Although not including the more contentious issues surrounding incentives and the performance-based ratemaking (PBR) process, San Diego-based Sempra Energy’s two utilities last week filed a partial settlement in their joint cost-of-service rate filing with the California Public Utilities Commission. The PBR details are left for the regulatory process to resolve or a future settlement.
This makes the third settlement in the joint utilities’ major rate case. Two earlier ones are still before the CPUC, awaiting action.

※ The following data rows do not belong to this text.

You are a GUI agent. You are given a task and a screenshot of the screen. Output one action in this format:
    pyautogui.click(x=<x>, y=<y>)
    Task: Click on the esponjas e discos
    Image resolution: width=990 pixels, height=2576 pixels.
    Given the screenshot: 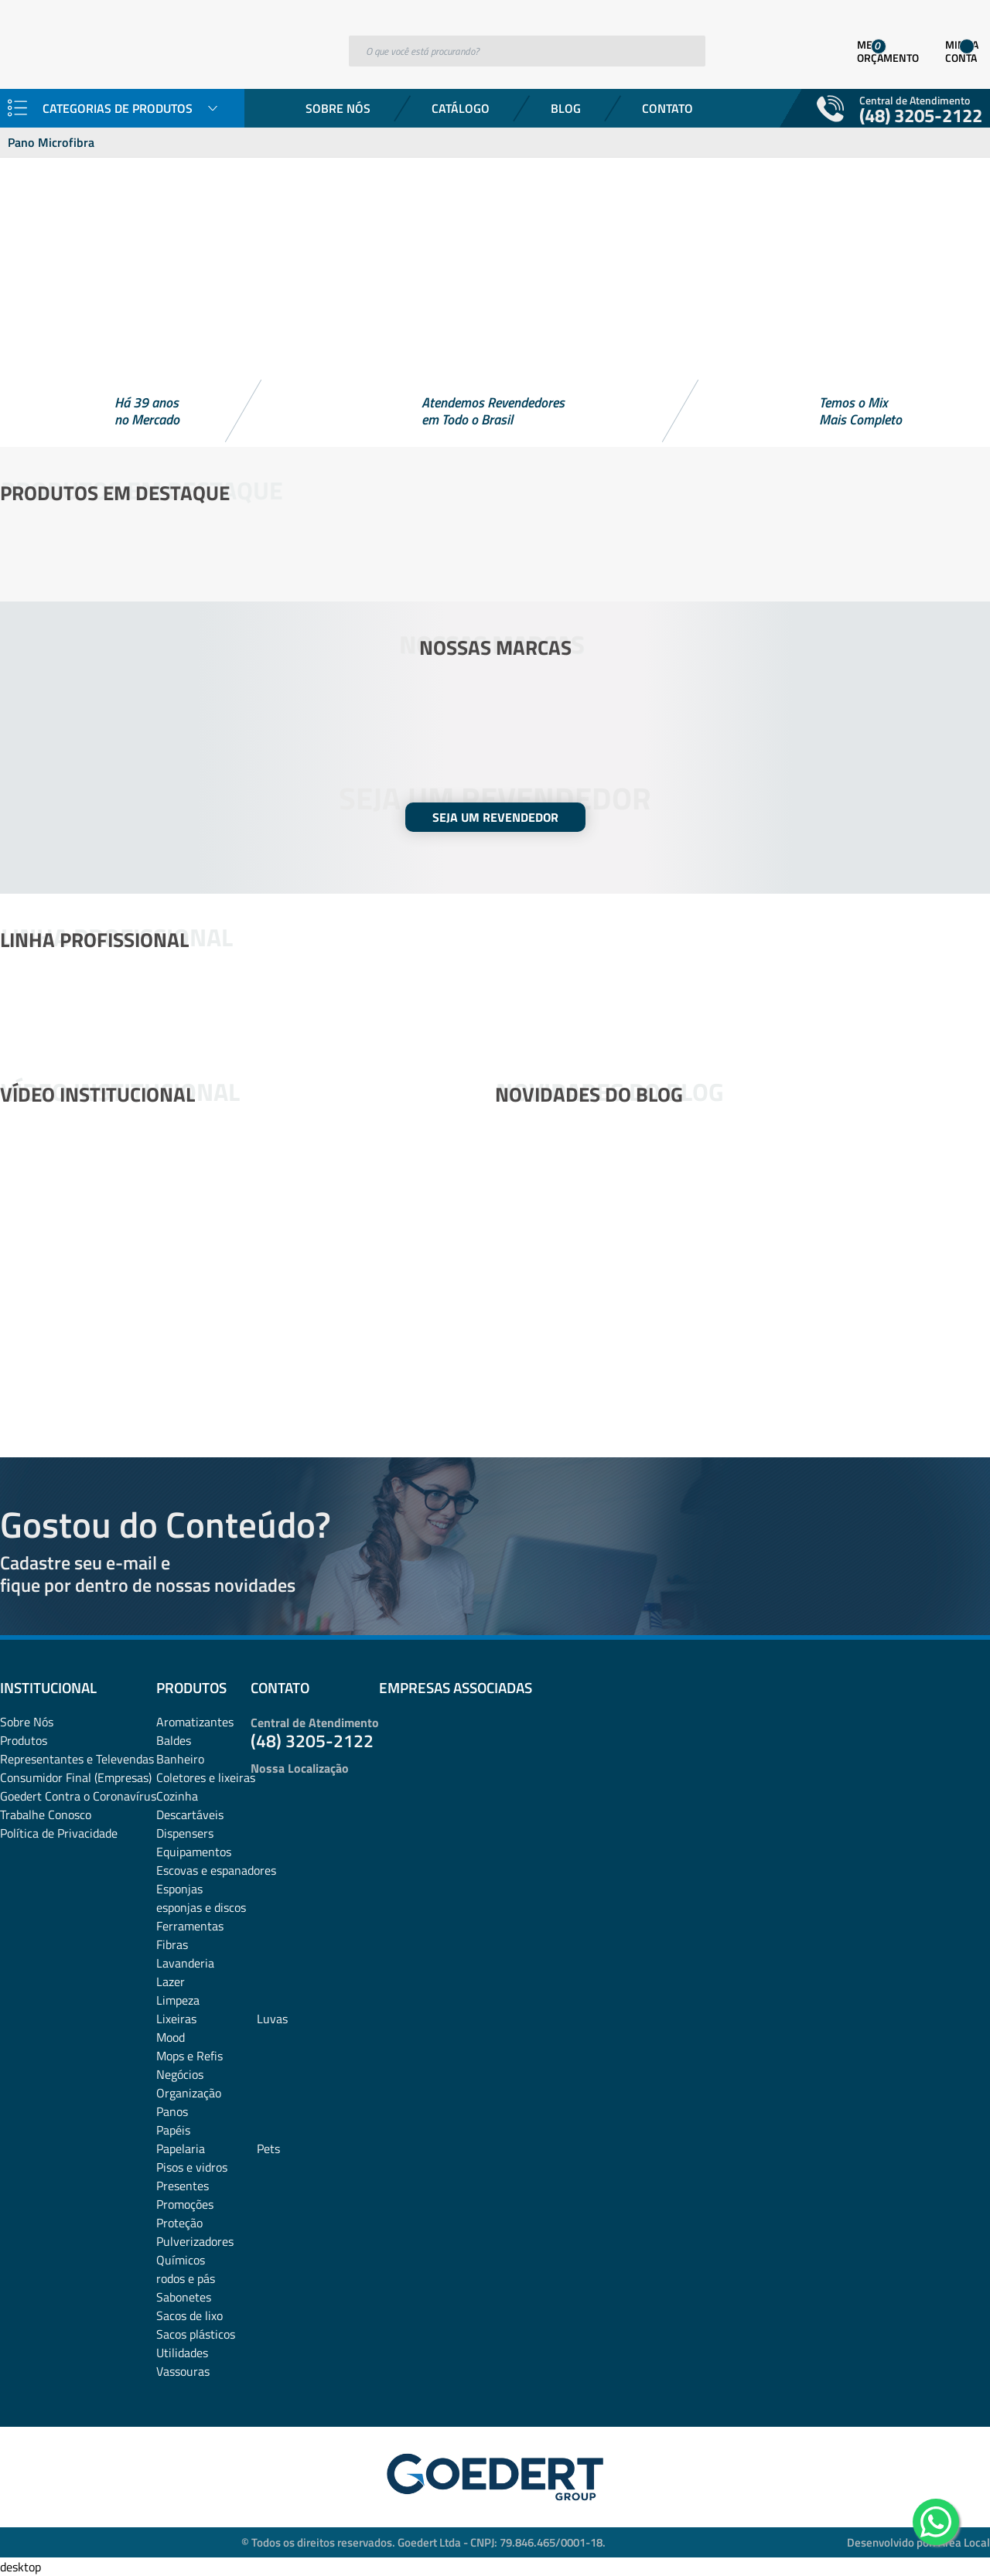 What is the action you would take?
    pyautogui.click(x=201, y=1907)
    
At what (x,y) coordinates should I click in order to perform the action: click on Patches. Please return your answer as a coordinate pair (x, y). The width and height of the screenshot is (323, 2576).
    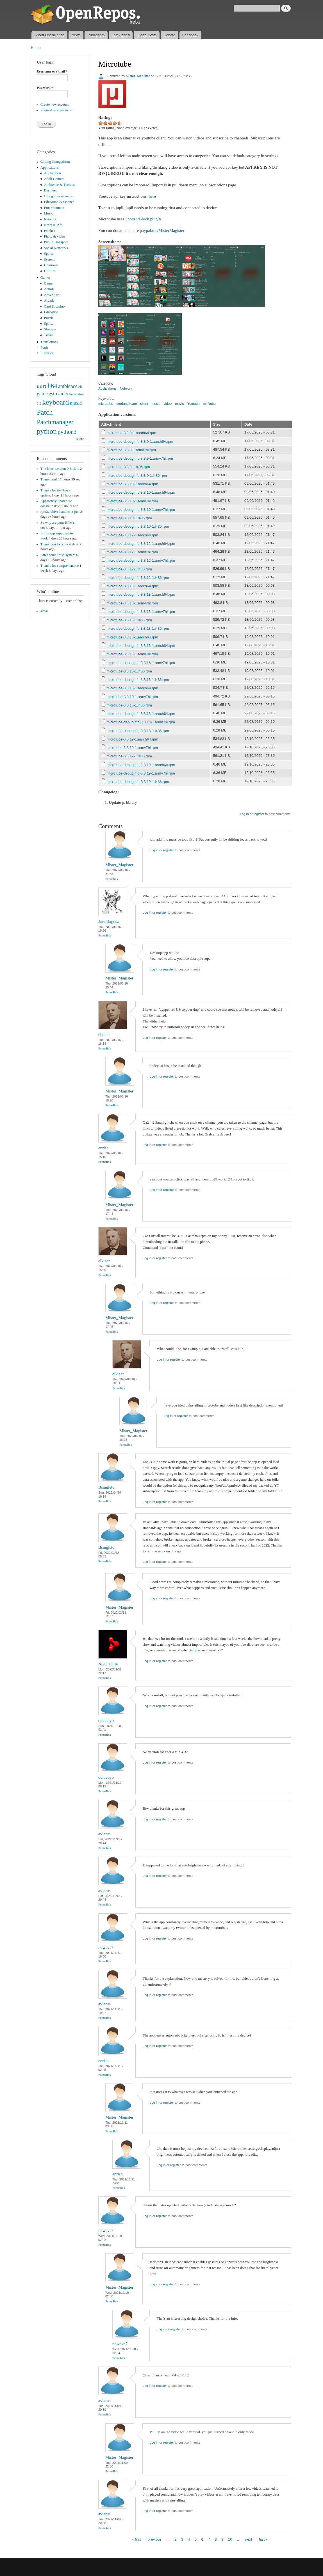     Looking at the image, I should click on (49, 231).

Employee unions and major utility consumer groups were among the parties settling, along with the CPUC’s independent consumer branch, the Office of Ratepayer Advocates (ORA). The settlements are geared to allow San Diego Gas and Electric Co. (SDG&E) and Southern California Gas Co. (SoCalGas) to avoid the need for future general rate case filings until 2008.
The focus of the settlement filed with the CPUC last Wednesday was on earnings sharing between utility shareholders and retail ratepayers, cost-of-capital issues and future rates and revenue requirements. According to the filed settlement, SoCalGas would have an annual revenue requirement of about $1.5 billion this year, while SDG&E’s revenue requirement would be a little more than $1 billion in 2004
.In the years between now and 2008, the two utilities will be able to raise their revenue requirements by percentage ranges each year. For example, SoCalGas can raise its revenue requirement next year by 2% to 3%; SDG&E by 3.2% to 4.2%, and the percentages increase each year, with the utilities being able to go up to 4.3% and 4.8%, respectively in 2007.
The fundamental issue of the use of incentives and how they are applied still needs to be resolved. ORA, for example, wants penalties to be applied as well as rewards, if the utilities fall significantly short of their targets on reliability,safety and customer satisfaction. Current PBR processes provide only for rewards.